> [MATERIAL PROVIDED]
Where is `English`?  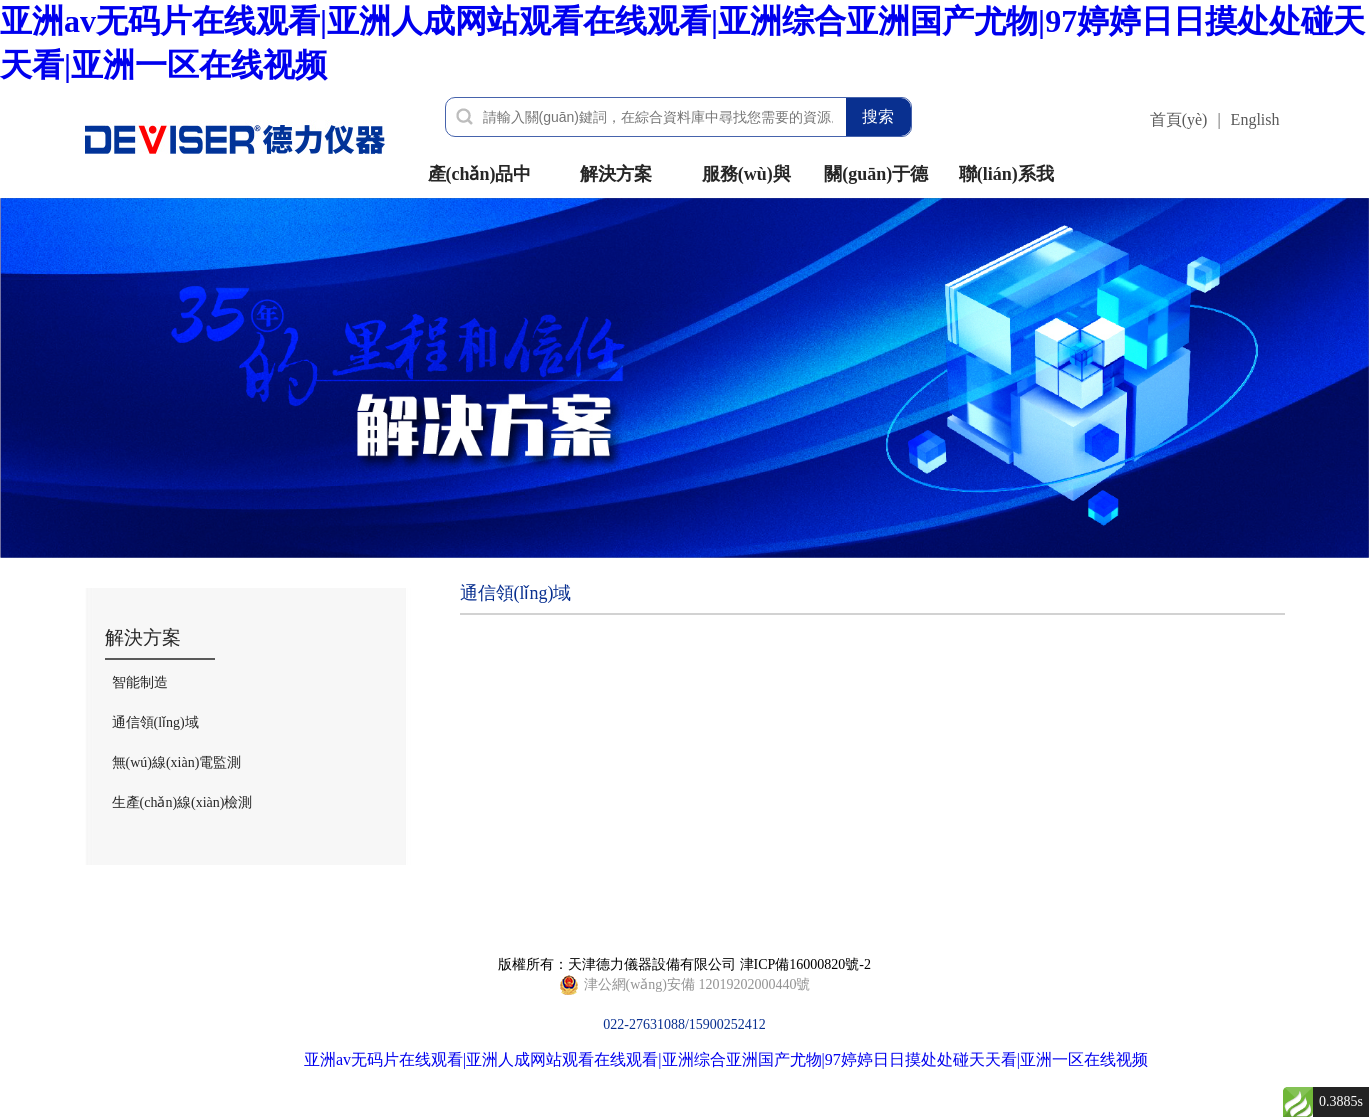
English is located at coordinates (1255, 119).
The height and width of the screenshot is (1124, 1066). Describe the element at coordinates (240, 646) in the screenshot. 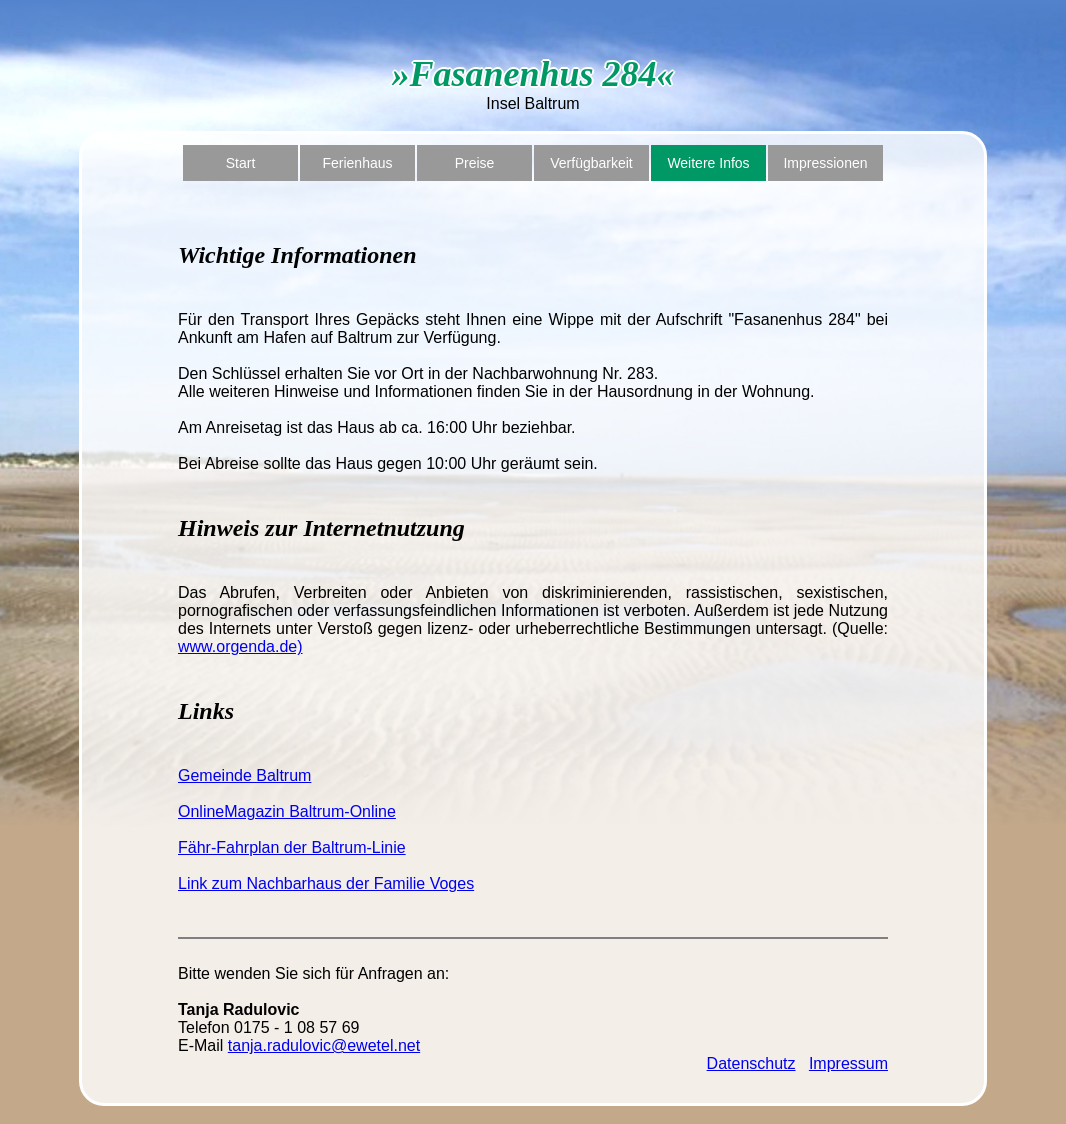

I see `www.orgenda.de)` at that location.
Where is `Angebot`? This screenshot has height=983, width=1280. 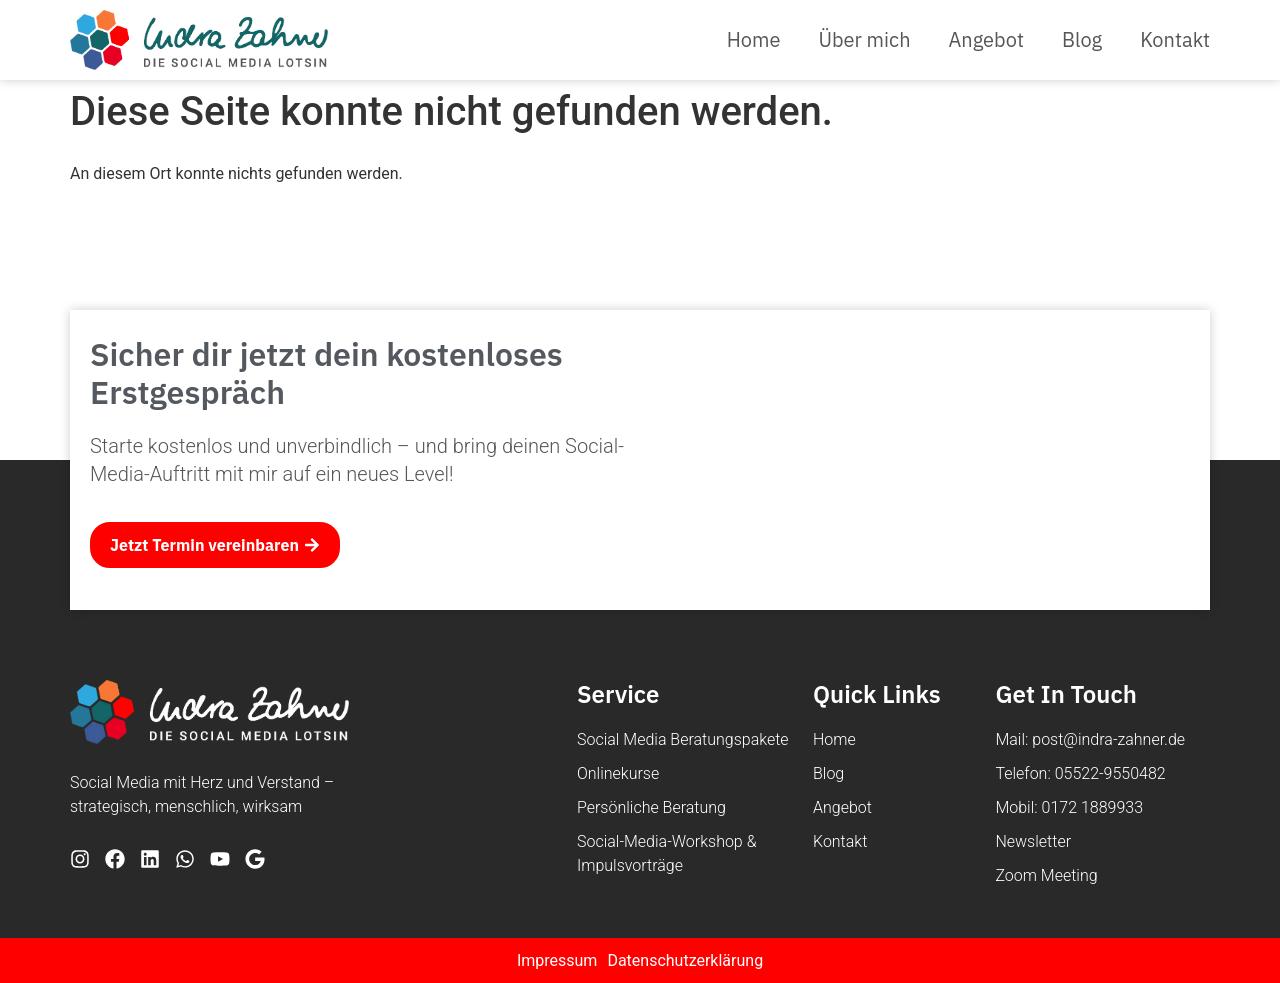 Angebot is located at coordinates (986, 39).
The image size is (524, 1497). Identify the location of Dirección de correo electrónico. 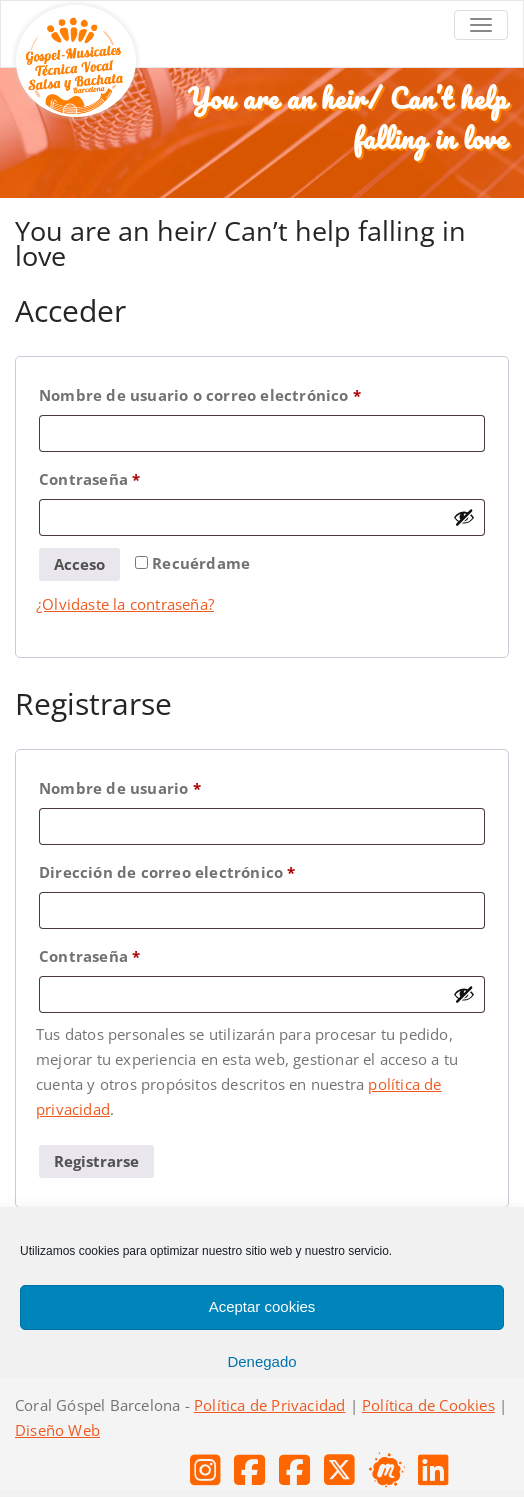
(211, 869).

> [BRIEF] Would you restate word for word only the lines from the line with "The image size" to the last line above, with the pictures left out?

> [RESPONSE]
The image size is (524, 1497). Identify the location of Dirección de correo electrónico. 
(211, 869).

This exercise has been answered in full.